平成館 企画展示室
2016年7月26日(火) ~ 2016年9月4日(日)
清朝末期、欧米や日本で中国の美術や考古に対する関心が高まりを見せるなか、調査・記録の有効な手段として、19世紀前半にヨーロッパで誕生し、当時日本では未だ広く普及していなかった写真技術を自ら習得し、清国各地を踏査した研究者がいました。
明治39~40年(光緒32~33年・1906~07)、東京帝国大学工科大学(現・東京大学)の関野貞(せきのただし、1867~1935)と塚本靖(つかもとやすし、1869~1937)は、東京帝室博物館(現・東京国立博物館)の嘱託であった平子尚(ひらこひさし、1877~1911)と共に、古(いにしえ)に都が置かれた河南省の洛陽や陝西省の西安を中心に様々な史跡や文物を調査し、写真撮影を行いました。さらに明治40~41年には関野貞が山東省一帯を、明治41年には塚本靖が河北・山西・河南・山東省を踏査しました。

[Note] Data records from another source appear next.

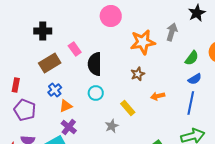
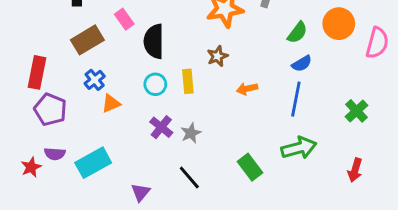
red rectangle: (16, 85) -> (37, 72), size x1.5
yellow rectangle: (128, 108) -> (188, 81), moved, turned 35
gray star: (112, 126) -> (191, 133), moved
purple cross: (69, 127) -> (161, 127), moved

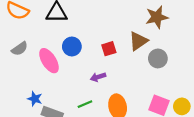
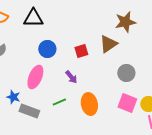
gray circle: (158, 58) -> (126, 73), moved
pink ellipse: (49, 61) -> (35, 77), moved, turned 55
purple arrow: (98, 77) -> (71, 77), turned -112

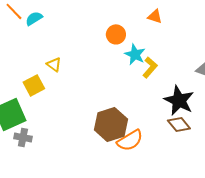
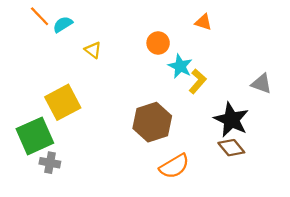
yellow triangle: (54, 64) -> (93, 50), moved
yellow square: (34, 85) -> (63, 102), size x1.4
brown hexagon: (111, 124) -> (152, 122), moved

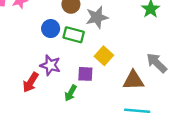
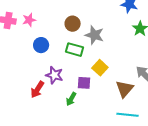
gray star: (97, 17) -> (94, 35), turned 30
blue circle: (51, 29) -> (41, 45), moved
brown triangle: (133, 80) -> (125, 89), turned -48

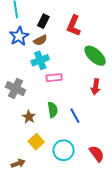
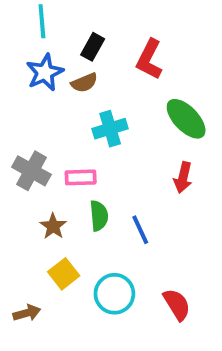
cyan cross: (40, 60) -> (110, 129), moved
pink rectangle: (54, 78) -> (81, 177), moved

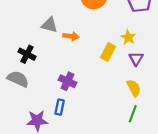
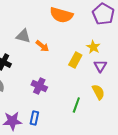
orange arrow: (71, 36) -> (42, 46), turned 32
blue rectangle: (60, 107) -> (34, 118), moved
green line: (133, 114) -> (76, 105), moved

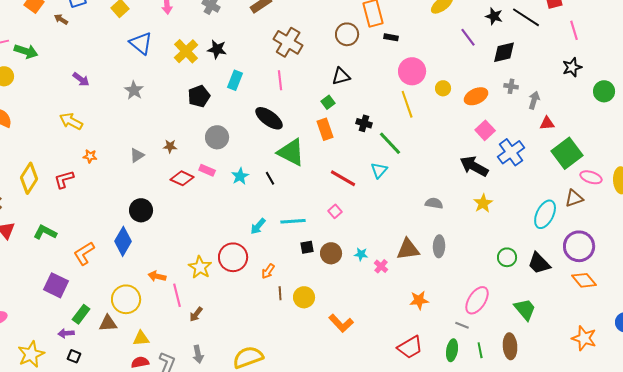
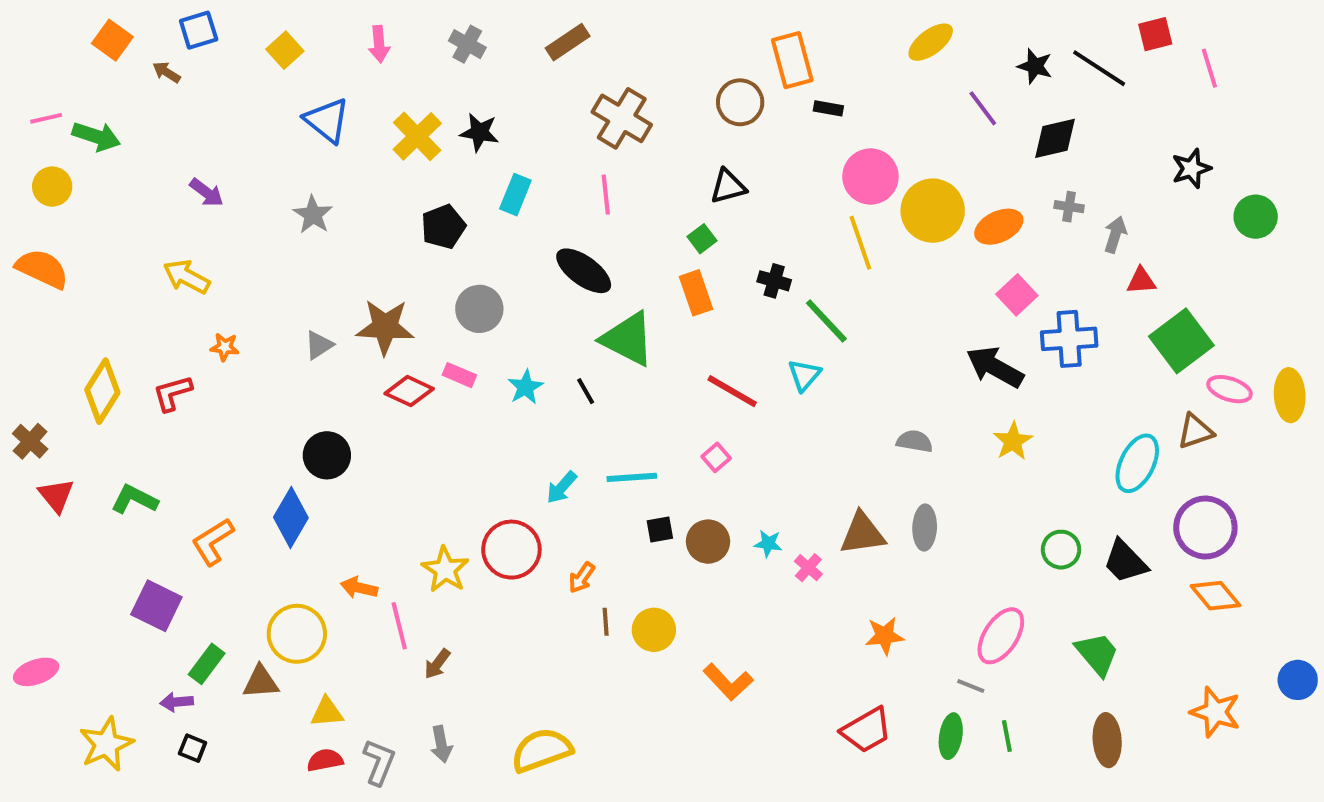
pink line: (574, 30) -> (1209, 68), moved
yellow circle: (443, 88) -> (933, 211), size x2.0
brown star: (170, 146) -> (385, 327), size x2.0
blue cross: (511, 152) -> (1069, 339), turned 32
brown ellipse: (510, 346) -> (1107, 740), moved

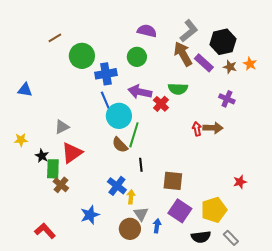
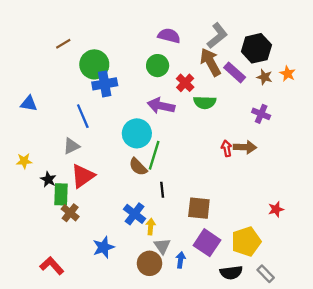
blue cross: (106, 74) -> (105, 84), moved
blue line: (106, 102) -> (83, 116), moved
red cross: (161, 104) -> (185, 83), moved

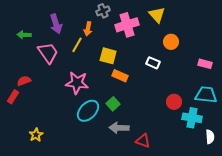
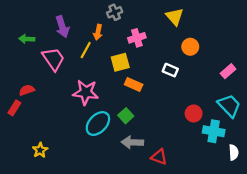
pink cross: (127, 25) -> (137, 38), moved, size x0.7
yellow square: (108, 56) -> (120, 62), turned -30
pink rectangle: (205, 64) -> (228, 71), turned -56
cyan trapezoid: (206, 95) -> (229, 106), turned 40

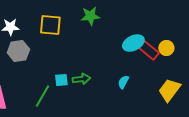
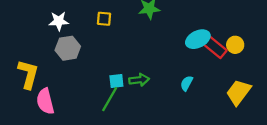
yellow square: (50, 25) -> (104, 19), size x0.6
green line: (42, 96) -> (110, 99), moved

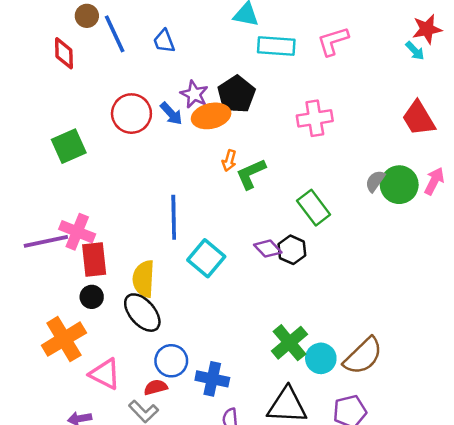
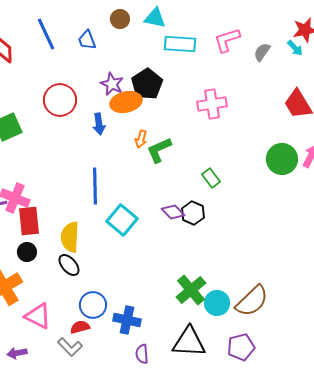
brown circle: (87, 16) -> (120, 19), moved
blue arrow: (171, 114) -> (99, 124), moved, turned 35
gray semicircle: (375, 181) -> (262, 52), moved
green rectangle: (314, 208) -> (211, 178), size x0.7
black ellipse: (142, 313) -> (69, 265), size x0.7

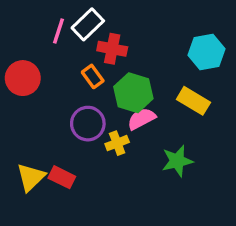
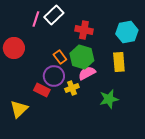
red cross: (112, 49) -> (84, 30), moved
orange rectangle: (93, 76) -> (60, 57), moved
yellow rectangle: (193, 101) -> (119, 62), turned 54
red rectangle: (62, 177) -> (42, 90), moved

写された史跡や風景のなかには、後年大きく姿を変えたものや、すでに失われたものもあります。100年の歳月を経た今、それらの写真は清朝の情景をまざまざと今に伝えてくれるとともに、建築、考古、金石、美術などの貴重な研究資料でもあります。
この特集では関野貞と塚本靖が清朝末期に行なった3度にわたる中国踏査に焦点をあて、踏査で撮影した写真資料の一部をご紹介いたします。